SELECT      p.ProductID, p.Name, p.ProductNumber, pm.Name AS ModelName,
            pd.[Description], pc.Name AS CategoryName, ps.Name AS SubcategoryName
FROM        Production.Product p
INNER JOIN  Production.ProductSubcategory ps
ON          p.ProductSubcategoryID = ps.ProductSubcategoryID
INNER JOIN  Production.ProductCategory pc
ON          ps.ProductCategoryID = pc.ProductCategoryID
INNER JOIN  Production.ProductModel pm
ON          pm.ProductModelID = p.ProductModelID
INNER JOIN  Production.ProductModelProductDescriptionCulture pmpdc
ON          pm.ProductModelID = pmpdc.ProductModelID
INNER JOIN  Production.Culture c
ON          pmpdc.CultureID = c.CultureID
INNER JOIN  Production.ProductDescription pd
ON          pmpdc.ProductDescriptionID = pd.ProductDescriptionID
WHERE       c.Name = 'English'

Note that in the above query we’re limiting the result data set to English. Multilingual queries are definitely possible in Solr but are outside the scope of this post. Keep in mind that if you’re going to be indexing data in multiple languages, you’ll probably want to run multiple Solr cores, one for each language that you’re indexing. I’m not much more familiar with it than that, so let me know if you have any suggestions and I’ll edit this post.

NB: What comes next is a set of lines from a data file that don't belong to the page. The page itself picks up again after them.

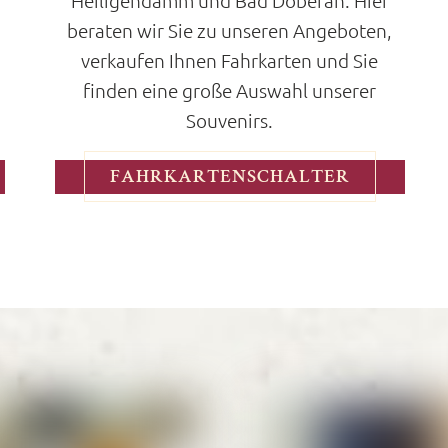
Heiligendamm und Bad Doberan. Hier
beraten wir Sie zu unseren Angeboten,
verkaufen Ihnen Fahrkarten und Sie
finden eine große Auswahl unserer
Souvenirs.
FAHRKARTENSCHALTER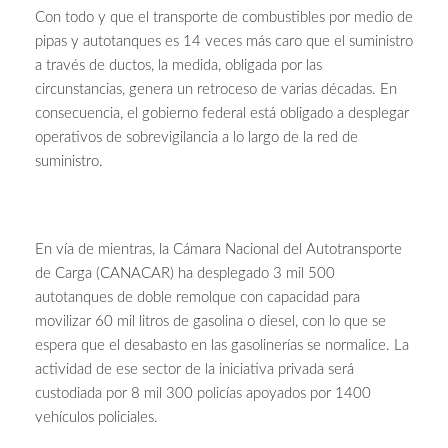
Con todo y que el transporte de combustibles por medio de
pipas y autotanques es 14 veces más caro que el suministro
a través de ductos, la medida, obligada por las
circunstancias, genera un retroceso de varias décadas. En
consecuencia, el gobierno federal está obligado a desplegar
operativos de sobrevigilancia a lo largo de la red de
suministro.
En vía de mientras, la Cámara Nacional del Autotransporte
de Carga (CANACAR) ha desplegado 3 mil 500
autotanques de doble remolque con capacidad para
movilizar 60 mil litros de gasolina o diesel, con lo que se
espera que el desabasto en las gasolinerías se normalice. La
actividad de ese sector de la iniciativa privada será
custodiada por 8 mil 300 policías apoyados por 1400
vehículos policiales.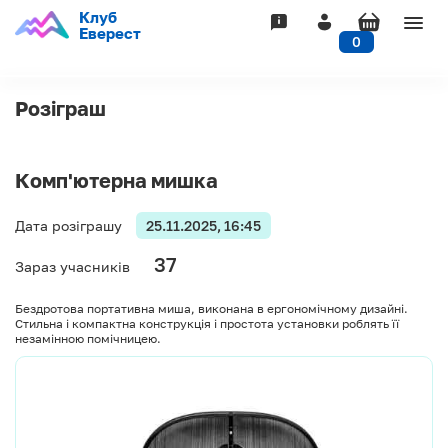
Клуб
Togg
Еверест
0
navig
Розіграш
Комп'ютерна мишка
Дата розіграшу
25.11.2025, 16:45
37
Зараз учасників
Бездротова портативна миша, виконана в ергономічному дизайні.
Стильна і компактна конструкція і простота установки роблять її
незамінною помічницею.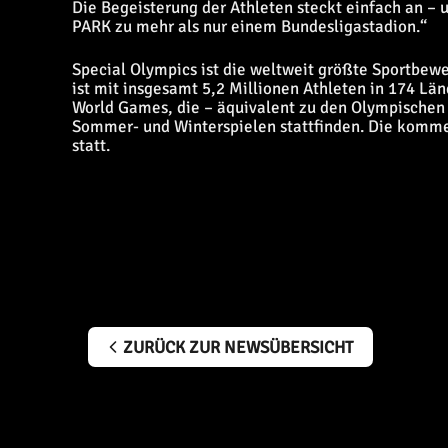
Die Begeisterung der Athleten steckt einfach an
PARK zu mehr als nur einem Bundesligastadion.“
Special Olympics ist die weltweit größte Sportbew
ist mit insgesamt 5,2 Millionen Athleten in 174 Lä
World Games, die – äquivalent zu den Olympischen 
Sommer- und Winterspielen stattfinden. Die komme
statt.
ZURÜCK ZUR NEWSÜBERSICHT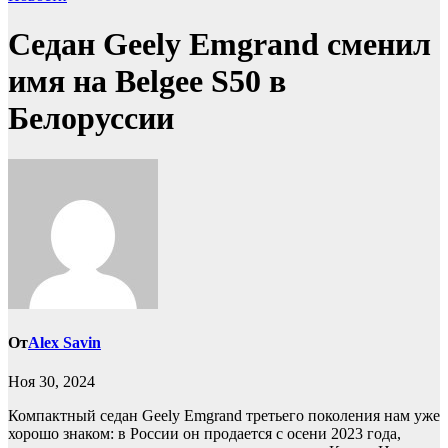
Седан Geely Emgrand сменил
имя на Belgee S50 в
Белоруссии
От
Alex Savin
Ноя 30, 2024
Компактный седан Geely Emgrand третьего поколения нам уже
хорошо знаком: в России он продается с осени 2023 года,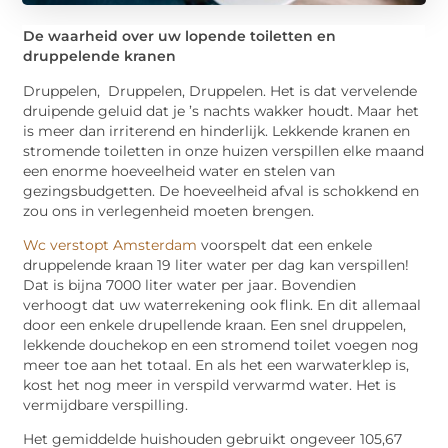
De waarheid over uw lopende toiletten en
druppelende kranen
Druppelen, Druppelen, Druppelen. Het is dat vervelende
druipende geluid dat je ’s nachts wakker houdt. Maar het
is meer dan irriterend en hinderlijk. Lekkende kranen en
stromende toiletten in onze huizen verspillen elke maand
een enorme hoeveelheid water en stelen van
gezingsbudgetten. De hoeveelheid afval is schokkend en
zou ons in verlegenheid moeten brengen.
Wc verstopt Amsterdam
voorspelt dat een enkele
druppelende kraan 19 liter water per dag kan verspillen!
Dat is bijna 7000 liter water per jaar. Bovendien
verhoogt dat uw waterrekening ook flink. En dit allemaal
door een enkele drupellende kraan. Een snel druppelen,
lekkende douchekop en een stromend toilet voegen nog
meer toe aan het totaal. En als het een warwaterklep is,
kost het nog meer in verspild verwarmd water. Het is
vermijdbare verspilling.
Het gemiddelde huishouden gebruikt ongeveer 105,67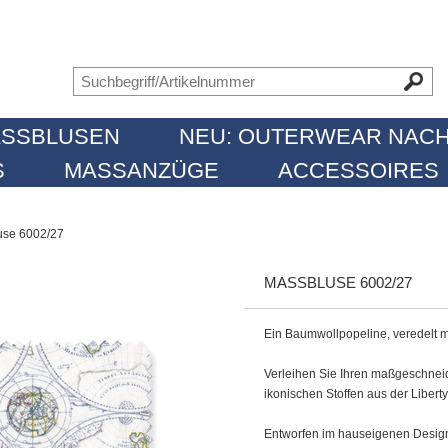
SSBLUSEN
NEU: OUTERWEAR NACH
MASSANZÜGE
ACCESSOIRES
se 6002/27
MASSBLUSE 6002/27
Ein Baumwollpopeline, veredelt m
Verleihen Sie Ihren maßgeschnei
ikonischen Stoffen aus der Liberty
Entworfen im hauseigenen Design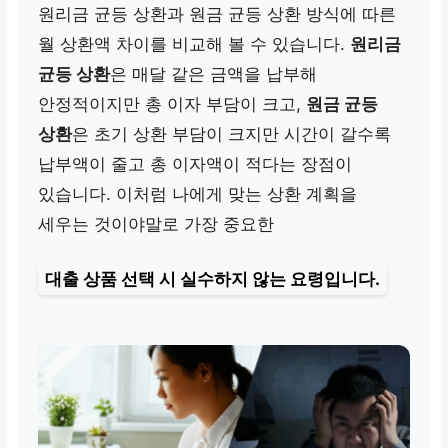
원리금 균등 상환과 원금 균등 상환 방식에 따른
월 상환액 차이를 비교해 볼 수 있습니다.
원리금
균등 상환
은 매달 같은 금액을 납부해
안정적이지만 총 이자 부담이 크고,
원금 균등
상환
은 초기 상환 부담이 크지만 시간이 갈수록
납부액이 줄고 총 이자액이 적다는 장점이
있습니다. 이처럼 나에게 맞는 상환 계획을
세우는 것이야말로 가장 중요한
대출 상품 선택 시 실수하지 않는 요령
입니다.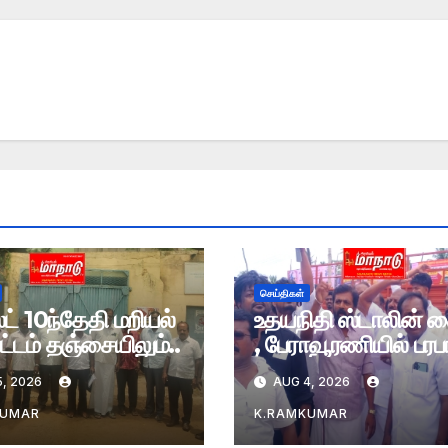
செய்திகள்
் 10ந்தேதி மறியல்
உதயநிதி ஸ்டாலின் 
்டம் தஞ்சையிலும்..
, பேராவூரணியில் பரபர
, 2026
AUG 4, 2026
KUMAR
K.RAMKUMAR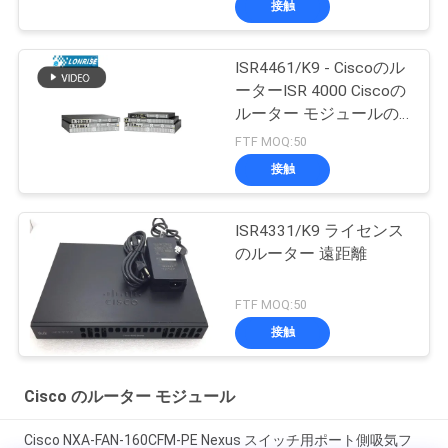
接触
ISR4461/K9 - Ciscoのル
ーターISR 4000 Ciscoの
ルーター モジュールの
工場
FTF MOQ:50
接触
ISR4331/K9 ライセンス
のルーター 遠距離
FTF MOQ:50
接触
Cisco のルーター モジュール
Cisco NXA-FAN-160CFM-PE Nexus スイッチ用ポート側吸気フ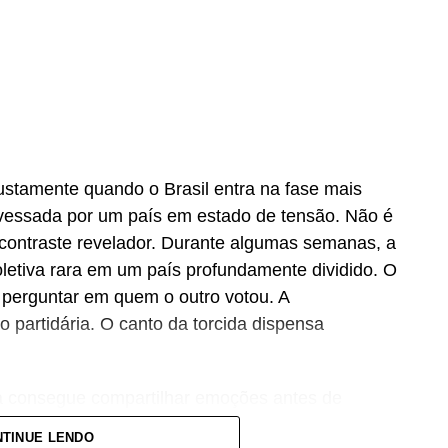
stamente quando o Brasil entra na fase mais
avessada por um país em estado de tensão. Não é
 contraste revelador. Durante algumas semanas, a
letiva rara em um país profundamente dividido. O
perguntar em quem o outro votou. A
 partidária. O canto da torcida dispensa
da consegue compartilhar emoções antes de
lve nossas fraturas. Apenas decreta um breve
TINUE LENDO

The above query will return 294 products. Not too bad, but definitely just scratching the surface of what Solr can do in terms of indexing performance.

example result of running above SQL query against AdventureWorks

Note that although all of the information is about products, we’ll probably want to index these fields in different ways. For example, when a user searches by product number, will we want to return them similar or partial matches, or only an exact match? If a user searches the description, on the other hand, we’ll probably want a fairly loose search, instructing Solr to analyze the text and break it apart.

Preparing Solr for our Data

In the previous post we just extracted Solr and ran the example instance. We’re going to need to make some changes to that if we want it to work properly with our data.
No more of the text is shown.